It goes on like that, wonderfully written and manically acted, for a good long while. Just long enough that it stops being vibrant and scary, and just gets really sad and inert. Michelle realizes, just as you're starting to, that this activity itself is the telos, the always-becoming, never-being stasis of grief. There will always be more flowers and more musicians and more tents and chairs and things to be done. There will always be more talking. Fanny will talk until the world ends. The world has ended, already, of course, but this last chapter can be extended as long as she's standing.

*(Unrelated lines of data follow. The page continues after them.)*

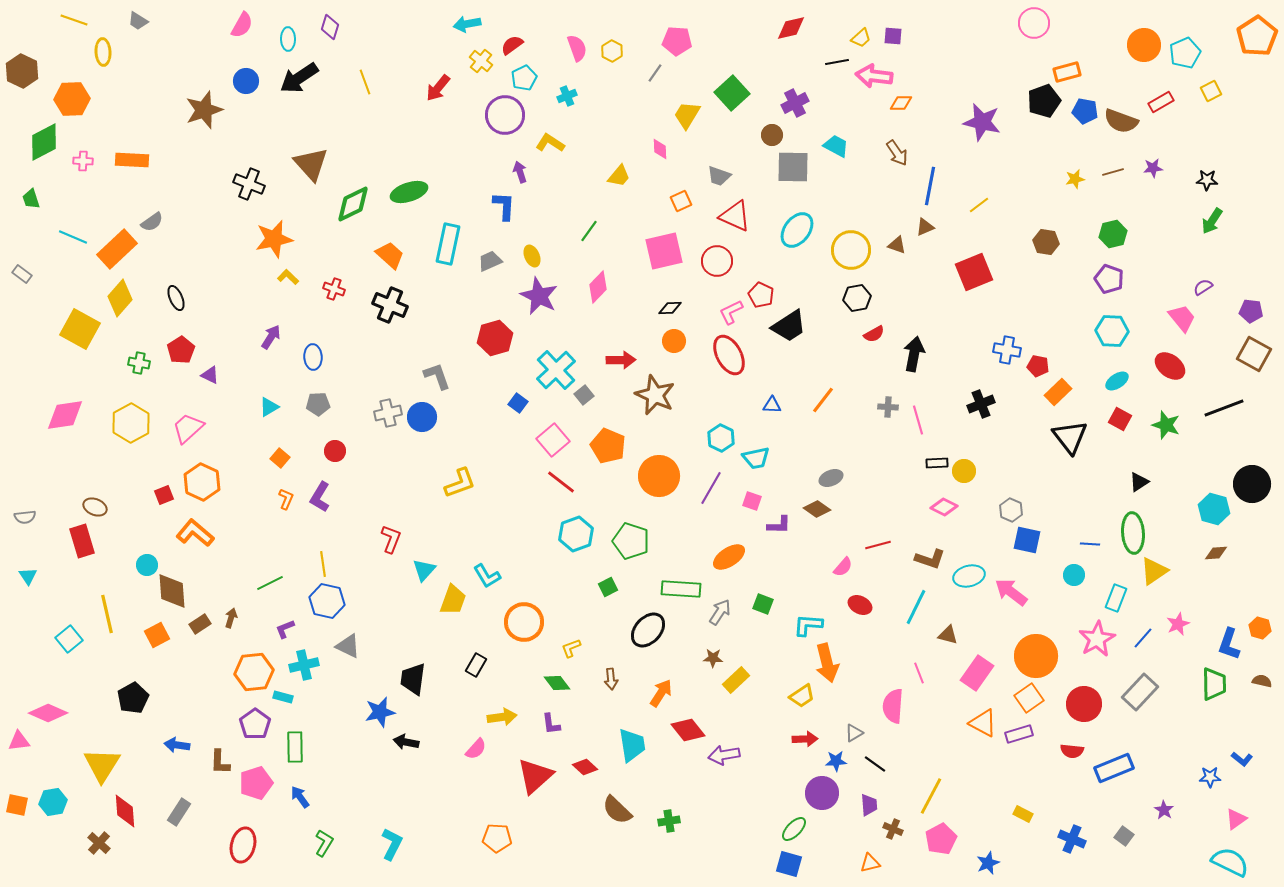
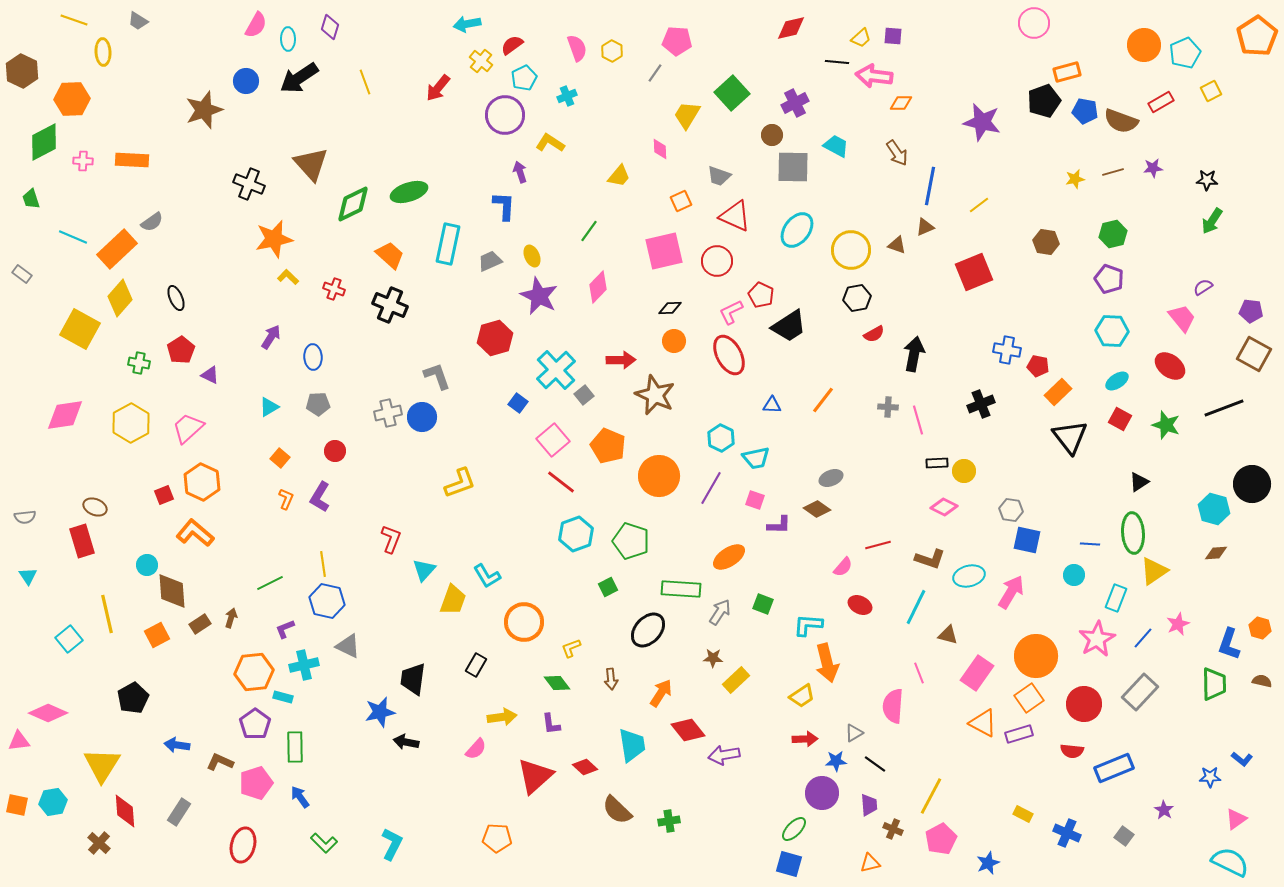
pink semicircle at (242, 25): moved 14 px right
black line at (837, 62): rotated 15 degrees clockwise
pink square at (752, 501): moved 3 px right, 1 px up
gray hexagon at (1011, 510): rotated 15 degrees counterclockwise
pink arrow at (1011, 592): rotated 84 degrees clockwise
brown L-shape at (220, 762): rotated 112 degrees clockwise
blue cross at (1072, 839): moved 5 px left, 6 px up
green L-shape at (324, 843): rotated 104 degrees clockwise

Fanny wanders out, still talking, and Michelle braces herself for a moment against the steel door of the refrigerator, too full of Fanny's tumult to breathe. She closes her eyes. When she opens them, Truly has appeared with a casserole, looking hollowed.
Truly: "I blame you."
There are a million responses; a million things to say. Truly's feeling this at least as deeply as Fanny is, maybe more. Fanny's mourning a future that will never come, but Truly's still in mourning for a world that could never be. And of all the shames and bitterness, this is bitter: That Michelle is lost in this grief all around her, unable to move but unable to stand still, unable to grieve without feeling like a tourist and unable to speak without asking to be hit.
Michelle: "...I do too."
I will tell you a thing about grief. Or more properly about the dead, because I don't know a lot about grief. I have lost people but I haven't really grieved them. And for a long time I thought that said something about me: That either I was lacking something, or the people I lost weren't important enough to grieve, or our relationships were either so fraught or so complete that there was nothing left undone. I have felt like a tourist and even worse, like Michelle, I have felt like an indictment just for being there. Embarrassed for existing in the same location as someone else's grief.
What I've learned about that is that everybody feels like that. It's not a thing you can prepare for, or study up on, or learn about on the internet. It comes fast, and it comes slow, and it doesn't feel like you thought it would feel. It doesn't feel like anything you know; sometimes it doesn't feel like anything. But if you feel ashamed, if you measure the complexity of your response against the million other ways that people can respond, you can make it all about you real quick. Death is about the living, not the dead. Everybody is making it about them, all the time. But getting lost in the maze of thoughts-about-thoughts, feelings-about-feelings, is just a trick your head pulls on you because it doesn't know what else to do.